神を殺すことだけが「神の子」であるあたしの唯一の願いだった。
「でもモエカ、貴方も本当は神を信じたかったのでしょう?」
不意に差し込まれる他人の声。この声は……!
「あなたはっ!? なんで! ……ここは?」
「そう一片に言われても困るのだけれど……」
目を覚ますとそこは一面に青葉が生い茂る草原で、傍らには死んだはずの統治者が紅茶を飲みながら座っていた。あたしは一体どうなってしまったのか、まるで見当もつかない状況だ。
「あいたっ!」
混乱しているといきなりあたしは頬を張られた。
「よくも騙してくれたなクソババァ。ソイツはそのお礼だから遠慮なく貰っておいてくれ。釣りはいらないからな」
いつのまにか桐衛彰も傍にいた。あたしは幻覚を見ているのかとも思ったが、張られた頬の熱さが、雄弁にここが現実以外の何物でもないことを語っている。
「なんなの? ここは……」
冷静に見渡してみると、草原には数限りない人がいて、その全てがなにやら楽しそうに談笑している。その中には再会を喜び合う伊佐美朽葉と春人兄妹の姿もあった。

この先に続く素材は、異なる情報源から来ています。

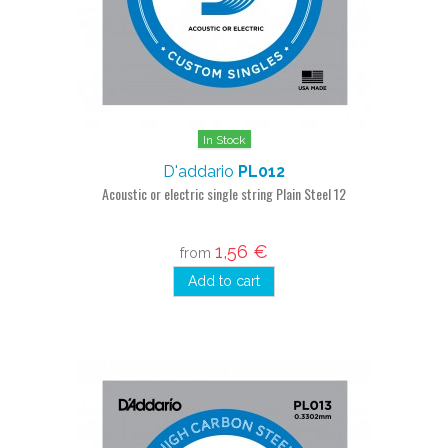
In Stock
D'addario
PL012
Acoustic or electric single string Plain Steel 12
1,56 €
from
Add to cart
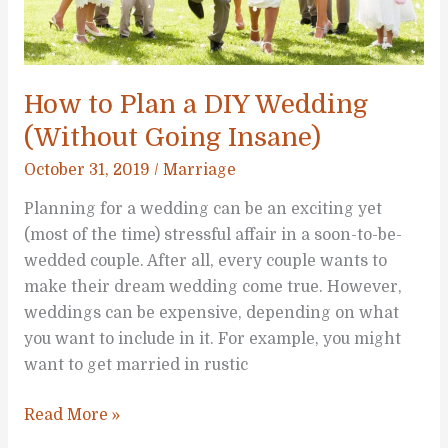
Know
How to Plan a DIY Wedding
(Without Going Insane)
October 31, 2019
/
Marriage
Planning for a wedding can be an exciting yet
(most of the time) stressful affair in a soon-to-be-
wedded couple. After all, every couple wants to
make their dream wedding come true. However,
weddings can be expensive, depending on what
you want to include in it. For example, you might
want to get married in rustic
How
Read More »
to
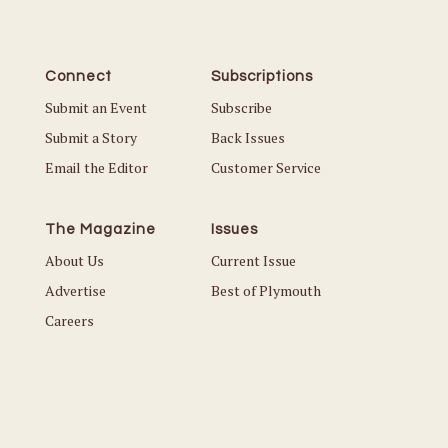
Connect
Subscriptions
Submit an Event
Subscribe
Submit a Story
Back Issues
Email the Editor
Customer Service
The Magazine
Issues
About Us
Current Issue
Advertise
Best of Plymouth
Careers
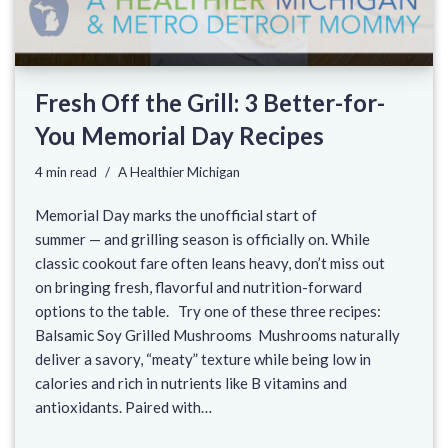
Fresh Off the Grill: 3 Better-for-
You Memorial Day Recipes
4 min read
A Healthier Michigan
Memorial Day marks the unofficial start of
summer — and grilling season is officially on. While
classic cookout fare often leans heavy, don’t miss out
on bringing fresh, flavorful and nutrition-forward
options to the table. Try one of these three recipes:
Balsamic Soy Grilled Mushrooms Mushrooms naturally
deliver a savory, “meaty” texture while being low in
calories and rich in nutrients like B vitamins and
antioxidants. Paired with…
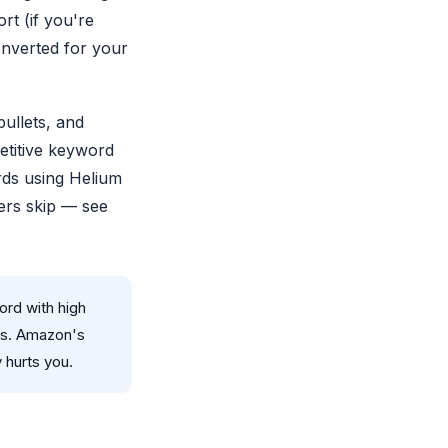
t (if you're
onverted for your
bullets, and
etitive keyword
rds using Helium
lers skip — see
rd with high
rs. Amazon's
 hurts you.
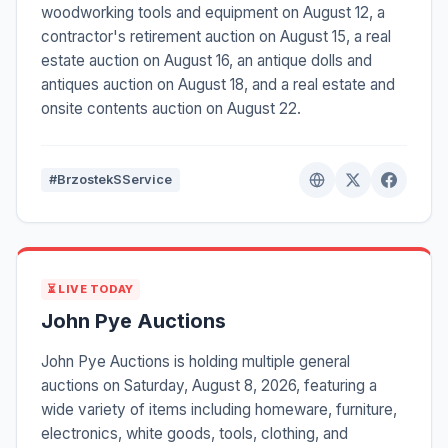
woodworking tools and equipment on August 12, a
contractor's retirement auction on August 15, a real
estate auction on August 16, an antique dolls and
antiques auction on August 18, and a real estate and
onsite contents auction on August 22.
#BrzostekSService
⏳ LIVE TODAY
John Pye Auctions
John Pye Auctions is holding multiple general
auctions on Saturday, August 8, 2026, featuring a
wide variety of items including homeware, furniture,
electronics, white goods, tools, clothing, and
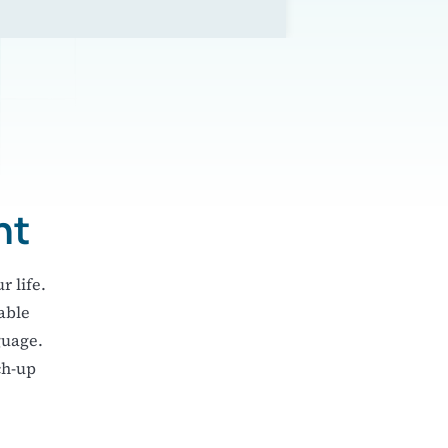
ht
r life.
able
guage.
ch-up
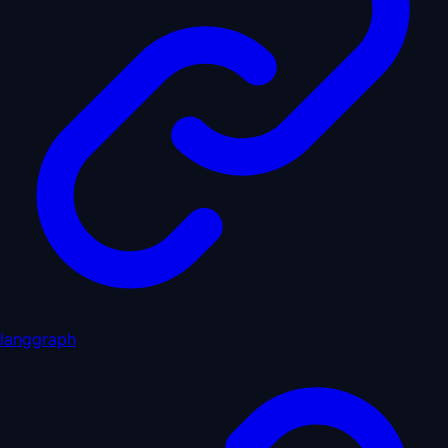
langgraph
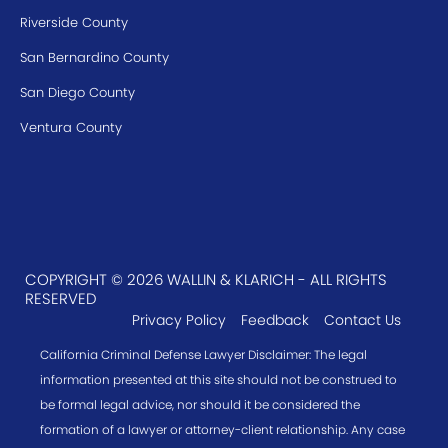
Riverside County
San Bernardino County
San Diego County
Ventura County
COPYRIGHT © 2026 WALLIN & KLARICH - ALL RIGHTS
RESERVED
Privacy Policy
Feedback
Contact Us
California Criminal Defense Lawyer Disclaimer: The legal
information presented at this site should not be construed to
be formal legal advice, nor should it be considered the
formation of a lawyer or attorney-client relationship. Any case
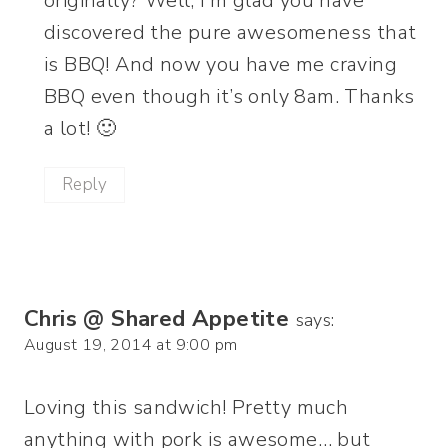
originally? Well, I’m glad you have
discovered the pure awesomeness that
is BBQ! And now you have me craving
BBQ even though it’s only 8am. Thanks
a lot! 🙂
Reply
Chris @ Shared Appetite
says:
August 19, 2014 at 9:00 pm
Loving this sandwich! Pretty much
anything with pork is awesome… but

「ここは……そうね、新しい神が作りたもうた、新しい世界よ。モエカ、貴方の方がその創生の瞬間に近くにいたはずなのだけれど」
統治者に言われて、あたしは冬香と夏輝にはがいじめにされ、そのまま二人と同化した事を思い出した。だとするならば、ここは――
「ここは、四季の中……? あの子は『秋人』『夏輝』『冬香』の三人を纏めたように、全人類の魂を統合して、一つの《四季》という世界を作ったのね……!」
統治者がぽん、と手を打ってうなづく。
「さすが聡明ねモエカ。私もいろいろ考えてみたけれど、その説が一番説得力がありそう。ふむ……なるほど。『我々の認識が対象に従うのではなく、むしろ対象の方が我々の認識に従わなければならない』世界とは人の魂の集合。人類が共有する夢。魂さえあれば、世界認識は生じうる」
「カントのコペルニクス的転回……」
見かけ上では明らかに太陽が地球を回っているのに、実際はその逆で、地球が太陽の周りを周っているように、あたし達の認識は根本的にズレていた……? 現実があるからあたし達が生きているのではなく、あたし達が生きているから現実はある……?

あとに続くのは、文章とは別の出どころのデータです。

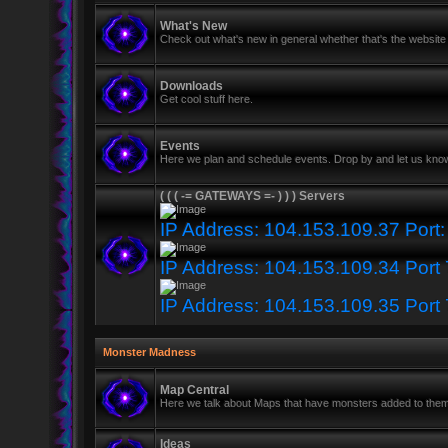
What's New
Check out what's new in general whether that's the website 
Downloads
Get cool stuff here.
Events
Here we plan and schedule events. Drop by and let us know
( ( ( -= GATEWAYS =- ) ) ) Servers
IP Address: 104.153.109.37 Port
IP Address: 104.153.109.34 Port
IP Address: 104.153.109.35 Port
Monster Madness
Map Central
Here we talk about Maps that have monsters added to the
Ideas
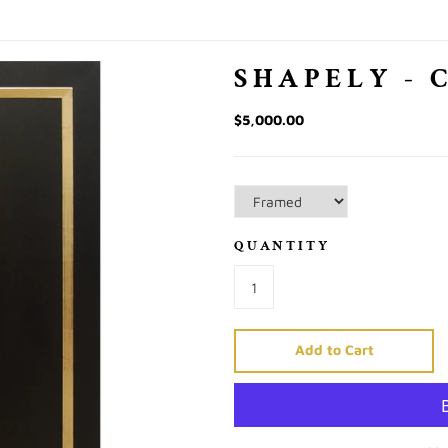
SHAPELY - 
$5,000.00
QUANTITY
Add to Cart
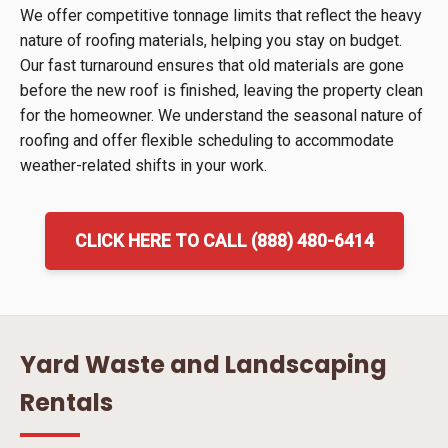
We offer competitive tonnage limits that reflect the heavy
nature of roofing materials, helping you stay on budget.
Our fast turnaround ensures that old materials are gone
before the new roof is finished, leaving the property clean
for the homeowner. We understand the seasonal nature of
roofing and offer flexible scheduling to accommodate
weather-related shifts in your work.
CLICK HERE TO CALL (888) 480-6414
Yard Waste and Landscaping
Rentals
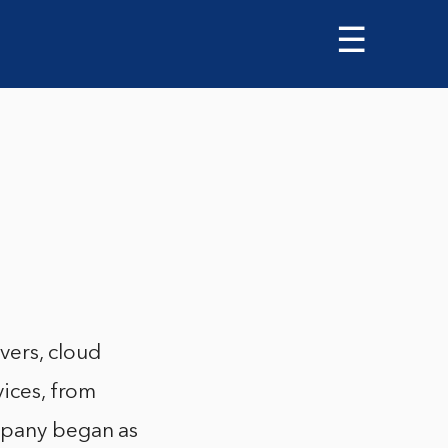
☰
vers, cloud
vices, from
ompany began as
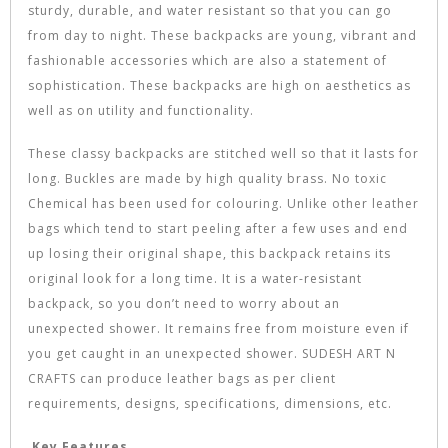
sturdy, durable, and water resistant so that you can go
from day to night. These backpacks are young, vibrant and
fashionable accessories which are also a statement of
sophistication. These backpacks are high on aesthetics as
well as on utility and functionality.
These classy backpacks are stitched well so that it lasts for
long. Buckles are made by high quality brass. No toxic
Chemical has been used for colouring. Unlike other leather
bags which tend to start peeling after a few uses and end
up losing their original shape, this backpack retains its
original look for a long time. It is a water-resistant
backpack, so you don’t need to worry about an
unexpected shower. It remains free from moisture even if
you get caught in an unexpected shower. SUDESH ART N
CRAFTS can produce leather bags as per client
requirements, designs, specifications, dimensions, etc.
Key Features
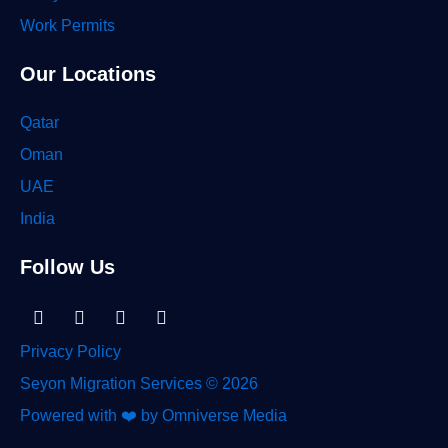
Work Permits
Our Locations
Qatar
Oman
UAE
India
Follow Us
Linkedin-
Facebook
Instagram
Tiktok
in
Privacy Policy
Seyon Migration Services © 2026
Powered with ❤️ by Omniverse Media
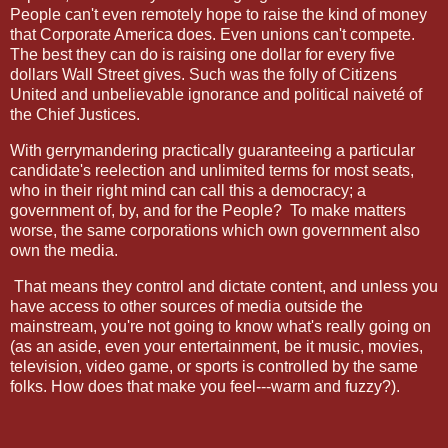
People can't even remotely hope to raise the kind of money
that Corporate America does. Even unions can't compete.
The best they can do is raising one dollar for every five
dollars Wall Street gives. Such was the folly of Citizens
United and unbelievable ignorance and political naiveté of
the Chief Justices.
With gerrymandering practically guaranteeing a particular
candidate's reelection and unlimited terms for most seats,
who in their right mind can call this a democracy; a
government of, by, and for the People?
To make matters
worse, the same corporations which own government also
own the media.
That means they control and dictate content, and unless you
have access to other sources of media outside the
mainstream, you're not going to know what's really going on
(as an aside, even your entertainment, be it music, movies,
television, video game, or sports is controlled by the same
folks. How does that make you feel---warm and fuzzy?).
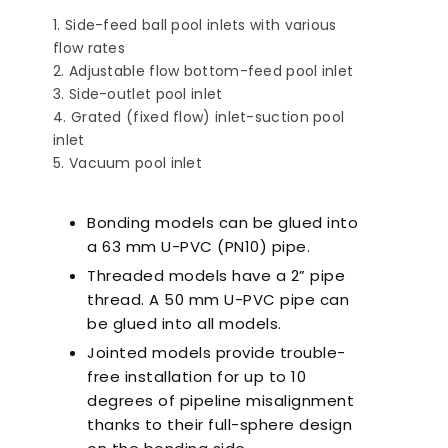
Side-feed ball pool inlets with various
flow rates
Adjustable flow bottom-feed pool inlet
Side-outlet pool inlet
Grated (fixed flow) inlet-suction pool
inlet
Vacuum pool inlet
Ultra-Quiet Nozbart
Poin
Pumps
Whe
Bonding models can be glued into
a 63 mm U-PVC (PN10) pipe.
Threaded models have a 2” pipe
thread. A 50 mm U-PVC pipe can
be glued into all models.
Jointed models provide trouble-
free installation for up to 10
degrees of pipeline misalignment
thanks to their full-sphere design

「まぁ屁理屈をこねたところで何の意味もねーさ。神にあらざる身の俺達が、真理に到達することは永遠にない。大事なのは、四季が頑張って、どうにかして世界を守ってくれたっていう事実だけだ。全力で親の尻拭いをしてくれたのさ」
「四季が、あたしを」
「どんなにひどい奴だって親は親だからな。簡単に切り捨てられるものじゃない」
桐衛はあたしの背後に向かって指を指し、言う。
「今度はお前の番じゃないのか」
振りかえった先には、あたしの母が、幼いころ一緒に暮らしていた時の姿のままそこに立っていた。自然と涙が零れる。

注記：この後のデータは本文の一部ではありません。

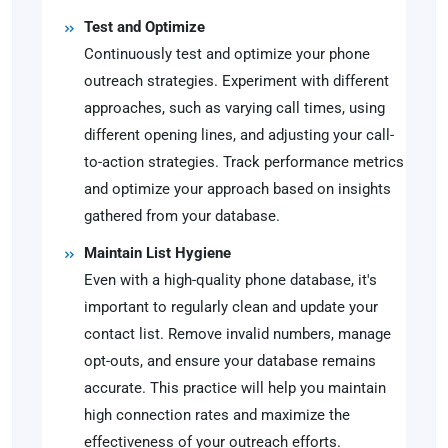
Test and Optimize
Continuously test and optimize your phone
outreach strategies. Experiment with different
approaches, such as varying call times, using
different opening lines, and adjusting your call-
to-action strategies. Track performance metrics
and optimize your approach based on insights
gathered from your database.
Maintain List Hygiene
Even with a high-quality phone database, it's
important to regularly clean and update your
contact list. Remove invalid numbers, manage
opt-outs, and ensure your database remains
accurate. This practice will help you maintain
high connection rates and maximize the
effectiveness of your outreach efforts.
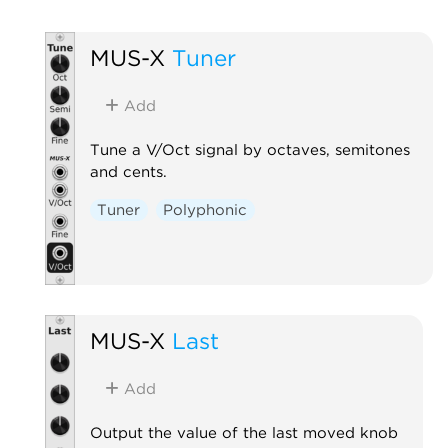
MUS-X
Tuner
Add
Tune a V/Oct signal by octaves, semitones
and cents.
Tuner
Polyphonic
MUS-X
Last
Add
Output the value of the last moved knob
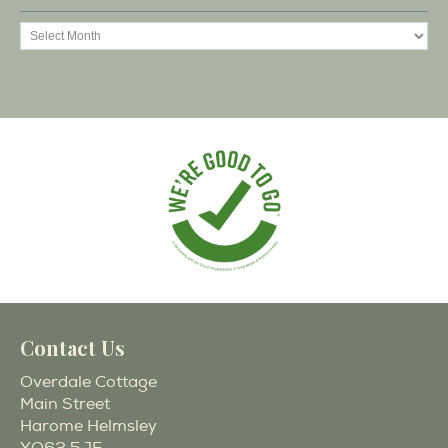
Contact Us
Overdale Cottage
Main Street
Harome Helmsley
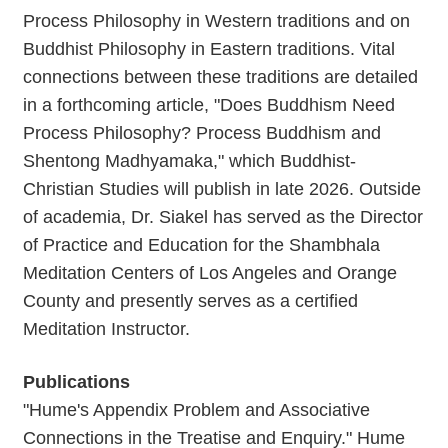
Process Philosophy in Western traditions and on
Buddhist Philosophy in Eastern traditions. Vital
connections between these traditions are detailed
in a forthcoming article, "Does Buddhism Need
Process Philosophy? Process Buddhism and
Shentong Madhyamaka," which Buddhist-
Christian Studies will publish in late 2026. Outside
of academia, Dr. Siakel has served as the Director
of Practice and Education for the Shambhala
Meditation Centers of Los Angeles and Orange
County and presently serves as a certified
Meditation Instructor.
Publications
"Hume's Appendix Problem and Associative
Connections in the Treatise and Enquiry." Hume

心と心が直接繋がっている今なら分かったのだ。あたしは愚かだ愚かだと思っていたけれど、母には「神」を信じなければ生きていけないほどの辛い記憶があった。理性や合理主義だけで生きていけるほど、人は強くない。そんな単純なこともわからず、あたしは――
弾かれたように、あたしは母に向かって駆け出す。
母に近づくごとに体が幼なかったあの頃のように小さくなってゆく。
母と暮らしていた幼いあの時へと時間が逆行してゆく。
あたしがみつけたせかいのしんじつをしゃべったら、お母さんはきっとよろこんでくれる! はやくいってつたえなきゃ!
あたしはお母さんのむねのなかにとびこんでおおきいこえでいった。